··· WORKING DATA

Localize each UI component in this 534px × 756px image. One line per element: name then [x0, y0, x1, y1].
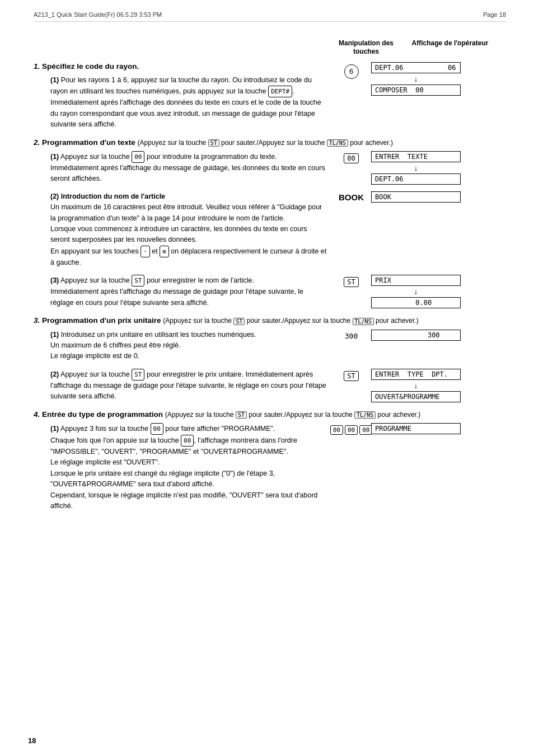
header-page: Page 18	[483, 11, 506, 18]
s2-display1b: DEPT.06	[371, 173, 461, 185]
s2-display3a: PRIX	[371, 275, 461, 286]
section4-title: 4. Entrée du type de programmation (Appu…	[34, 410, 506, 419]
s3-display2a: ENTRER TYPE DPT.	[371, 369, 461, 380]
st-key-s2i3: ST	[132, 275, 144, 287]
s2-item3: (3) Appuyez sur la touche ST pour enregi…	[50, 275, 327, 308]
s2-display1a: ENTRER TEXTE	[371, 151, 461, 162]
s2-key2-book: BOOK	[339, 192, 364, 202]
s1-key: 6	[344, 64, 359, 79]
s4-key1c: 00	[359, 425, 372, 435]
s2-item1: (1) Appuyez sur la touche 00 pour introd…	[50, 151, 327, 185]
s4-display1a: PROGRAMME	[371, 423, 461, 434]
s2-display3b: 0.00	[371, 297, 461, 308]
s4-key1b: 00	[345, 425, 358, 435]
s1-arrow: ↓	[371, 75, 461, 83]
key-00-s2i1: 00	[132, 151, 144, 163]
backspace-key: ⊗	[160, 246, 169, 257]
s3-key2: ST	[344, 371, 358, 381]
page-number: 18	[28, 736, 36, 745]
section2-title: 2. Programmation d'un texte (Appuyez sur…	[34, 138, 506, 147]
page-header: A213_1 Quick Start Guide(Fr) 06.5.29 3:5…	[34, 11, 506, 22]
s2-key3: ST	[344, 277, 358, 287]
st-key-s4: ST	[236, 411, 247, 419]
s3-item1: (1) Introduisez un prix unitaire en util…	[50, 330, 327, 362]
s2-item2: (2) Introduction du nom de l'article Un …	[50, 191, 327, 268]
key-00-s4b: 00	[181, 435, 194, 447]
s3-arrow2: ↓	[371, 382, 461, 389]
section1-title: 1. Spécifiez le code du rayon.	[34, 62, 327, 71]
s3-display1a: 300	[371, 330, 461, 341]
st-key-s3: ST	[233, 318, 245, 325]
s2-display2a: BOOK	[371, 191, 461, 203]
page: A213_1 Quick Start Guide(Fr) 06.5.29 3:5…	[0, 0, 534, 756]
key-00-s4: 00	[151, 423, 163, 435]
s3-item2: (2) Appuyez sur la touche ST pour enregi…	[50, 369, 327, 402]
tlns-key-s2: TL/NS	[327, 139, 348, 147]
s3-key1: 300	[345, 332, 358, 340]
s2-key1: 00	[344, 153, 358, 163]
tlns-key-s3: TL/NS	[353, 318, 374, 325]
s4-key1a: 00	[330, 425, 343, 435]
dept-key-badge: DEPT#	[268, 86, 292, 97]
section3-title: 3. Programmation d'un prix unitaire (App…	[34, 316, 506, 325]
s1-display1: DEPT.06 06	[371, 62, 461, 73]
col-header-manipulation: Manipulation des touches	[339, 39, 394, 55]
st-key-s2: ST	[208, 139, 219, 147]
s4-item1: (1) Appuyez 3 fois sur la touche 00 pour…	[50, 423, 327, 511]
s3-display2b: OUVERT&PROGRAMME	[371, 391, 461, 402]
s1-display2: COMPOSER 00	[371, 84, 461, 96]
tlns-key-s4: TL/NS	[354, 411, 376, 419]
col-header-affichage: Affichage de l'opérateur	[412, 39, 489, 47]
s2-arrow1: ↓	[371, 164, 461, 172]
header-left: A213_1 Quick Start Guide(Fr) 06.5.29 3:5…	[34, 11, 162, 18]
st-key-s3i2: ST	[132, 369, 144, 381]
section1-item1: (1) Pour les rayons 1 à 6, appuyez sur l…	[50, 75, 327, 130]
s2-arrow3: ↓	[371, 288, 461, 295]
dot-key: ·	[140, 246, 150, 257]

······

EXERCISE DIRECTIONS:
The pictures alone are to be left out when the data above is copied; all else must match exactly.

OUTPUT FOR THIS TASK:
Localize each UI component in this 534px × 756px image. One line per element: name then [x0, y0, x1, y1].
header-page: Page 18	[483, 11, 506, 18]
s2-display1b: DEPT.06	[371, 173, 461, 185]
s2-display3a: PRIX	[371, 275, 461, 286]
section4-title: 4. Entrée du type de programmation (Appu…	[34, 410, 506, 419]
s3-display2a: ENTRER TYPE DPT.	[371, 369, 461, 380]
st-key-s2i3: ST	[132, 275, 144, 287]
s2-item3: (3) Appuyez sur la touche ST pour enregi…	[50, 275, 327, 308]
s2-display1a: ENTRER TEXTE	[371, 151, 461, 162]
s2-key2-book: BOOK	[339, 192, 364, 202]
s1-key: 6	[344, 64, 359, 79]
s4-key1c: 00	[359, 425, 372, 435]
s2-item1: (1) Appuyez sur la touche 00 pour introd…	[50, 151, 327, 185]
s4-display1a: PROGRAMME	[371, 423, 461, 434]
s2-display3b: 0.00	[371, 297, 461, 308]
s4-key1b: 00	[345, 425, 358, 435]
s1-arrow: ↓	[371, 75, 461, 83]
key-00-s2i1: 00	[132, 151, 144, 163]
backspace-key: ⊗	[160, 246, 169, 257]
s3-key2: ST	[344, 371, 358, 381]
page-number: 18	[28, 736, 36, 745]
section2-title: 2. Programmation d'un texte (Appuyez sur…	[34, 138, 506, 147]
page-header: A213_1 Quick Start Guide(Fr) 06.5.29 3:5…	[34, 11, 506, 22]
s2-key3: ST	[344, 277, 358, 287]
st-key-s4: ST	[236, 411, 247, 419]
s3-item1: (1) Introduisez un prix unitaire en util…	[50, 330, 327, 362]
s2-item2: (2) Introduction du nom de l'article Un …	[50, 191, 327, 268]
key-00-s4b: 00	[181, 435, 194, 447]
s3-arrow2: ↓	[371, 382, 461, 389]
section1-title: 1. Spécifiez le code du rayon.	[34, 62, 327, 71]
s3-display1a: 300	[371, 330, 461, 341]
st-key-s3: ST	[233, 318, 245, 325]
s2-display2a: BOOK	[371, 191, 461, 203]
page: A213_1 Quick Start Guide(Fr) 06.5.29 3:5…	[0, 0, 534, 756]
key-00-s4: 00	[151, 423, 163, 435]
s3-item2: (2) Appuyez sur la touche ST pour enregi…	[50, 369, 327, 402]
tlns-key-s2: TL/NS	[327, 139, 348, 147]
s3-key1: 300	[345, 332, 358, 340]
s2-key1: 00	[344, 153, 358, 163]
tlns-key-s3: TL/NS	[353, 318, 374, 325]
s4-key1a: 00	[330, 425, 343, 435]
dept-key-badge: DEPT#	[268, 86, 292, 97]
section3-title: 3. Programmation d'un prix unitaire (App…	[34, 316, 506, 325]
s1-display1: DEPT.06 06	[371, 62, 461, 73]
col-header-manipulation: Manipulation des touches	[339, 39, 394, 55]
st-key-s2: ST	[208, 139, 219, 147]
s4-item1: (1) Appuyez 3 fois sur la touche 00 pour…	[50, 423, 327, 511]
s3-display2b: OUVERT&PROGRAMME	[371, 391, 461, 402]
s1-display2: COMPOSER 00	[371, 84, 461, 96]
tlns-key-s4: TL/NS	[354, 411, 376, 419]
col-header-affichage: Affichage de l'opérateur	[412, 39, 489, 47]
s2-arrow1: ↓	[371, 164, 461, 172]
header-left: A213_1 Quick Start Guide(Fr) 06.5.29 3:5…	[34, 11, 162, 18]
st-key-s3i2: ST	[132, 369, 144, 381]
section1-item1: (1) Pour les rayons 1 à 6, appuyez sur l…	[50, 75, 327, 130]
s2-arrow3: ↓	[371, 288, 461, 295]
dot-key: ·	[140, 246, 150, 257]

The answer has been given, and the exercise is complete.